Material supplied ->
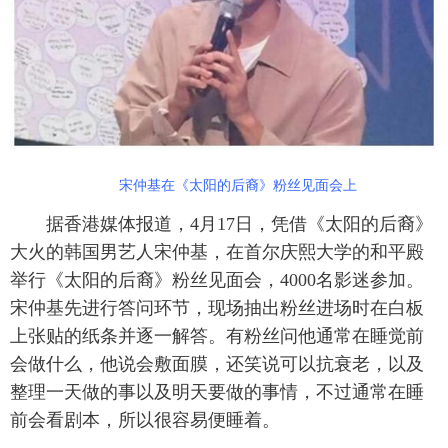
富媒体
摄影
新华广播
新华电视中文
新华电视英文
返回PC
宋仲基在《太阳的后裔》粉丝见面会上
据香港媒体报道，4月17日，凭借《太阳的后裔》
大火的韩国男艺人宋仲基，在首尔庆熙大学的和平殿
举行《太阳的后裔》粉丝见面会，4000名影迷参加。
宋仲基先进行答问环节，现场抽出粉丝进场时在白板
上张贴的纸条并逐一解答。有粉丝问他通常在睡觉前
会做什么，他说会敷面膜，还笑说可以抗衰老，以及
整理一天做的事以及明天要做的事情，不过通常在睡
前会看剧本，所以很容易便睡着。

Required work -> From the line containing "举行《太阳的后裔》粉丝见面会，4000名影迷参加。" down to the last line of the records above, print every line exactly, with both ends kept.

Task output ->
举行《太阳的后裔》粉丝见面会，4000名影迷参加。
宋仲基先进行答问环节，现场抽出粉丝进场时在白板
上张贴的纸条并逐一解答。有粉丝问他通常在睡觉前
会做什么，他说会敷面膜，还笑说可以抗衰老，以及
整理一天做的事以及明天要做的事情，不过通常在睡
前会看剧本，所以很容易便睡着。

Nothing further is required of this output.